PROBLEM DESCRIPTION
Without changing anything, set down every line shown below.

[INPUT DATA Boundary: Start]

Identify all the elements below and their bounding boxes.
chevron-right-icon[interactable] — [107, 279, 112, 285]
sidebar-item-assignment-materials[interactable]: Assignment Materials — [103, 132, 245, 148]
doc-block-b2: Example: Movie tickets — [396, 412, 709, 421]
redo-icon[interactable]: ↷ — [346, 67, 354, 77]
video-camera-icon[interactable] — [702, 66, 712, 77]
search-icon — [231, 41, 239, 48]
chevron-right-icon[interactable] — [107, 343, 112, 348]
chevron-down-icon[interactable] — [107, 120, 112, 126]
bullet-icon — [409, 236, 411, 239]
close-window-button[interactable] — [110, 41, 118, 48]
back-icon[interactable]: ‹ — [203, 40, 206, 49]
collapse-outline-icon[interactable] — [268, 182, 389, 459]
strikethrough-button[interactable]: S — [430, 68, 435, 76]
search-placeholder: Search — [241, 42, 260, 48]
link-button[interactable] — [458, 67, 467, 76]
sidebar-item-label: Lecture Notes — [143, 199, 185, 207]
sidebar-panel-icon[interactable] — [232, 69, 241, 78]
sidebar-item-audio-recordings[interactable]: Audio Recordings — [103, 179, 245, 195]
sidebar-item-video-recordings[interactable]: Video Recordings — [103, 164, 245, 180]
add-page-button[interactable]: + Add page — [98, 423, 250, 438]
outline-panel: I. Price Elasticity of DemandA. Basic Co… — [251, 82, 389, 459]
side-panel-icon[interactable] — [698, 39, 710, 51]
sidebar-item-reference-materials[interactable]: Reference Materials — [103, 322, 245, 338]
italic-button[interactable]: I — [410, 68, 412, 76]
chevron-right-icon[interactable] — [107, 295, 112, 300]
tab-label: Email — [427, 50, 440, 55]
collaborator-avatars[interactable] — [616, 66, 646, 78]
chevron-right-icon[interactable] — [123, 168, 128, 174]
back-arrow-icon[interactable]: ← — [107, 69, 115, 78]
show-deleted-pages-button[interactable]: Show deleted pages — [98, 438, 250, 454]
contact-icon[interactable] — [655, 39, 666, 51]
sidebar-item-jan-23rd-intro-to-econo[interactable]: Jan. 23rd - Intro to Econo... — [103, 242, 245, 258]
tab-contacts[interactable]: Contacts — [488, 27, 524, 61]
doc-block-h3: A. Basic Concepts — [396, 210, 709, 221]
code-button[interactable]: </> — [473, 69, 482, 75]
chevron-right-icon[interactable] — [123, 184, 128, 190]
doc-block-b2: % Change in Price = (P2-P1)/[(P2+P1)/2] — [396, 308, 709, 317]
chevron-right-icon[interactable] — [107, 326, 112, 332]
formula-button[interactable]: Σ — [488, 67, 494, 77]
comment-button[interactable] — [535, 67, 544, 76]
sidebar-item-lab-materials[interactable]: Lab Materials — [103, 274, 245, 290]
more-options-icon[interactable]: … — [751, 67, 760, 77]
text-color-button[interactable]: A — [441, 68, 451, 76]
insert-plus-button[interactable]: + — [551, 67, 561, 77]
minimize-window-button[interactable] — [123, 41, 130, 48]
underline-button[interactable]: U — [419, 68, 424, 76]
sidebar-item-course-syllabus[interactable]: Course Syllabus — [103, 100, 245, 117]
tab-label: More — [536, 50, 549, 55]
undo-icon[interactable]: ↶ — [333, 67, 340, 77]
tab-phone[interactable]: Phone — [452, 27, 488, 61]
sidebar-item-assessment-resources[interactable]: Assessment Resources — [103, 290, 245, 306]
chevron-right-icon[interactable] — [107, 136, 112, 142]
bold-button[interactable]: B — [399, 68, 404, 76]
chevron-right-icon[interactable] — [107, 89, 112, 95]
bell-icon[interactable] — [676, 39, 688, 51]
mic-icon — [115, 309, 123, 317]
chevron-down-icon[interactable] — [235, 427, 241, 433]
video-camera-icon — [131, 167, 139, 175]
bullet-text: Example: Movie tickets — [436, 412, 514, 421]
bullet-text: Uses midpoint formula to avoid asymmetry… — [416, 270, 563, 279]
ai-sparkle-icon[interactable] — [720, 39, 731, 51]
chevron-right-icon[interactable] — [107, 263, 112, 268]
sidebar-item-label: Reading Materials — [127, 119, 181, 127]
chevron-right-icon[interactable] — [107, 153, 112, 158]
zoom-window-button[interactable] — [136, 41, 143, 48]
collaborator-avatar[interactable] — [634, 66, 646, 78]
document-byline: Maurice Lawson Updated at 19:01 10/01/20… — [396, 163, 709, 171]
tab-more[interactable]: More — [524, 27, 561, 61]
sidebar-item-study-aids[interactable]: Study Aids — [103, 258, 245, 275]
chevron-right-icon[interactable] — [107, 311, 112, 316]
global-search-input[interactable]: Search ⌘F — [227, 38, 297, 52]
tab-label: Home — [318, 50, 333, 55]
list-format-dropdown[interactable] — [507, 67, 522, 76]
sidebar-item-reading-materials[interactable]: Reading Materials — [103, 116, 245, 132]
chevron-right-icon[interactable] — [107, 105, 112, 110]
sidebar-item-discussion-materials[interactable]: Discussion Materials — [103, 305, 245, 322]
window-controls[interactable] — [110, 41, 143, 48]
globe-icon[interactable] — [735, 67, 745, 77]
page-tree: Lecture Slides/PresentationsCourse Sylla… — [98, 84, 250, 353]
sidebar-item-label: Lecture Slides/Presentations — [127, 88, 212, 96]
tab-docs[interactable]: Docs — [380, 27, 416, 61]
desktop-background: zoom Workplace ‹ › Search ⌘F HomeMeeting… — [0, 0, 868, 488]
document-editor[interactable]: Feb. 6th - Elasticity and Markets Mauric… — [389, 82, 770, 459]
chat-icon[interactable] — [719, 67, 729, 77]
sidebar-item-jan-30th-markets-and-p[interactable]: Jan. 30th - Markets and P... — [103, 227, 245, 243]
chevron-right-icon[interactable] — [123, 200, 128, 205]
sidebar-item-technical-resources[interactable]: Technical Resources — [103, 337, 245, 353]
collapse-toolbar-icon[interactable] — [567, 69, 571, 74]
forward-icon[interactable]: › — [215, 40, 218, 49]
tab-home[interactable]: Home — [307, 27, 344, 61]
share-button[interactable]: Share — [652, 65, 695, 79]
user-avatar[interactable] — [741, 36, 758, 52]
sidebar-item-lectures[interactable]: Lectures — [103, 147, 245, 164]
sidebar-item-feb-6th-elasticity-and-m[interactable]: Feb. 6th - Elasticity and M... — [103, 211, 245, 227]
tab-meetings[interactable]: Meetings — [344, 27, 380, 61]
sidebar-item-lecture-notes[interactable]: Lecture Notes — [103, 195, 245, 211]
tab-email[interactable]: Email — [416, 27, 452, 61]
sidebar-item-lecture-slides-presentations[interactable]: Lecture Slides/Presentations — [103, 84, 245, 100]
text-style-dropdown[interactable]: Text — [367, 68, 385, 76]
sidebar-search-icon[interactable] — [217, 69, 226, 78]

[INPUT DATA Boundary: End]

COMPLETED TASK
Identify all the elements below and their bounding boxes.
chevron-right-icon[interactable] — [107, 279, 112, 285]
sidebar-item-assignment-materials[interactable]: Assignment Materials — [103, 132, 245, 148]
doc-block-b2: Example: Movie tickets — [396, 412, 709, 421]
redo-icon[interactable]: ↷ — [346, 67, 354, 77]
video-camera-icon[interactable] — [702, 66, 712, 77]
search-icon — [231, 41, 239, 48]
chevron-right-icon[interactable] — [107, 343, 112, 348]
chevron-down-icon[interactable] — [107, 120, 112, 126]
bullet-icon — [409, 236, 411, 239]
close-window-button[interactable] — [110, 41, 118, 48]
back-icon[interactable]: ‹ — [203, 40, 206, 49]
collapse-outline-icon[interactable] — [268, 182, 389, 459]
strikethrough-button[interactable]: S — [430, 68, 435, 76]
search-placeholder: Search — [241, 42, 260, 48]
link-button[interactable] — [458, 67, 467, 76]
sidebar-item-label: Lecture Notes — [143, 199, 185, 207]
sidebar-panel-icon[interactable] — [232, 69, 241, 78]
sidebar-item-audio-recordings[interactable]: Audio Recordings — [103, 179, 245, 195]
sidebar-item-video-recordings[interactable]: Video Recordings — [103, 164, 245, 180]
add-page-button[interactable]: + Add page — [98, 423, 250, 438]
outline-panel: I. Price Elasticity of DemandA. Basic Co… — [251, 82, 389, 459]
side-panel-icon[interactable] — [698, 39, 710, 51]
sidebar-item-reference-materials[interactable]: Reference Materials — [103, 322, 245, 338]
italic-button[interactable]: I — [410, 68, 412, 76]
chevron-right-icon[interactable] — [107, 295, 112, 300]
tab-label: Email — [427, 50, 440, 55]
collaborator-avatars[interactable] — [616, 66, 646, 78]
chevron-right-icon[interactable] — [123, 168, 128, 174]
back-arrow-icon[interactable]: ← — [107, 69, 115, 78]
show-deleted-pages-button[interactable]: Show deleted pages — [98, 438, 250, 454]
contact-icon[interactable] — [655, 39, 666, 51]
sidebar-item-jan-23rd-intro-to-econo[interactable]: Jan. 23rd - Intro to Econo... — [103, 242, 245, 258]
tab-contacts[interactable]: Contacts — [488, 27, 524, 61]
doc-block-h3: A. Basic Concepts — [396, 210, 709, 221]
code-button[interactable]: </> — [473, 69, 482, 75]
chevron-right-icon[interactable] — [123, 184, 128, 190]
doc-block-b2: % Change in Price = (P2-P1)/[(P2+P1)/2] — [396, 308, 709, 317]
chevron-right-icon[interactable] — [107, 326, 112, 332]
formula-button[interactable]: Σ — [488, 67, 494, 77]
comment-button[interactable] — [535, 67, 544, 76]
sidebar-item-lab-materials[interactable]: Lab Materials — [103, 274, 245, 290]
more-options-icon[interactable]: … — [751, 67, 760, 77]
text-color-button[interactable]: A — [441, 68, 451, 76]
insert-plus-button[interactable]: + — [551, 67, 561, 77]
minimize-window-button[interactable] — [123, 41, 130, 48]
underline-button[interactable]: U — [419, 68, 424, 76]
sidebar-item-course-syllabus[interactable]: Course Syllabus — [103, 100, 245, 117]
tab-label: More — [536, 50, 549, 55]
undo-icon[interactable]: ↶ — [333, 67, 340, 77]
tab-phone[interactable]: Phone — [452, 27, 488, 61]
sidebar-item-assessment-resources[interactable]: Assessment Resources — [103, 290, 245, 306]
chevron-right-icon[interactable] — [107, 136, 112, 142]
bold-button[interactable]: B — [399, 68, 404, 76]
chevron-right-icon[interactable] — [107, 89, 112, 95]
bell-icon[interactable] — [676, 39, 688, 51]
mic-icon — [115, 309, 123, 317]
chevron-down-icon[interactable] — [235, 427, 241, 433]
video-camera-icon — [131, 167, 139, 175]
bullet-text: Example: Movie tickets — [436, 412, 514, 421]
bullet-text: Uses midpoint formula to avoid asymmetry… — [416, 270, 563, 279]
ai-sparkle-icon[interactable] — [720, 39, 731, 51]
chevron-right-icon[interactable] — [107, 263, 112, 268]
sidebar-item-label: Reading Materials — [127, 119, 181, 127]
chevron-right-icon[interactable] — [107, 153, 112, 158]
zoom-window-button[interactable] — [136, 41, 143, 48]
collaborator-avatar[interactable] — [634, 66, 646, 78]
document-byline: Maurice Lawson Updated at 19:01 10/01/20… — [396, 163, 709, 171]
tab-more[interactable]: More — [524, 27, 561, 61]
sidebar-item-study-aids[interactable]: Study Aids — [103, 258, 245, 275]
chevron-right-icon[interactable] — [107, 311, 112, 316]
global-search-input[interactable]: Search ⌘F — [227, 38, 297, 52]
tab-label: Home — [318, 50, 333, 55]
list-format-dropdown[interactable] — [507, 67, 522, 76]
sidebar-item-reading-materials[interactable]: Reading Materials — [103, 116, 245, 132]
chevron-right-icon[interactable] — [107, 105, 112, 110]
sidebar-item-discussion-materials[interactable]: Discussion Materials — [103, 305, 245, 322]
window-controls[interactable] — [110, 41, 143, 48]
globe-icon[interactable] — [735, 67, 745, 77]
page-tree: Lecture Slides/PresentationsCourse Sylla… — [98, 84, 250, 353]
sidebar-item-label: Lecture Slides/Presentations — [127, 88, 212, 96]
tab-docs[interactable]: Docs — [380, 27, 416, 61]
desktop-background: zoom Workplace ‹ › Search ⌘F HomeMeeting… — [0, 0, 868, 488]
document-editor[interactable]: Feb. 6th - Elasticity and Markets Mauric… — [389, 82, 770, 459]
chat-icon[interactable] — [719, 67, 729, 77]
sidebar-item-jan-30th-markets-and-p[interactable]: Jan. 30th - Markets and P... — [103, 227, 245, 243]
chevron-right-icon[interactable] — [123, 200, 128, 205]
sidebar-item-technical-resources[interactable]: Technical Resources — [103, 337, 245, 353]
collapse-toolbar-icon[interactable] — [567, 69, 571, 74]
forward-icon[interactable]: › — [215, 40, 218, 49]
tab-home[interactable]: Home — [307, 27, 344, 61]
share-button[interactable]: Share — [652, 65, 695, 79]
user-avatar[interactable] — [741, 36, 758, 52]
sidebar-item-lectures[interactable]: Lectures — [103, 147, 245, 164]
sidebar-item-feb-6th-elasticity-and-m[interactable]: Feb. 6th - Elasticity and M... — [103, 211, 245, 227]
tab-meetings[interactable]: Meetings — [344, 27, 380, 61]
sidebar-item-lecture-notes[interactable]: Lecture Notes — [103, 195, 245, 211]
tab-email[interactable]: Email — [416, 27, 452, 61]
sidebar-item-lecture-slides-presentations[interactable]: Lecture Slides/Presentations — [103, 84, 245, 100]
text-style-dropdown[interactable]: Text — [367, 68, 385, 76]
sidebar-search-icon[interactable] — [217, 69, 226, 78]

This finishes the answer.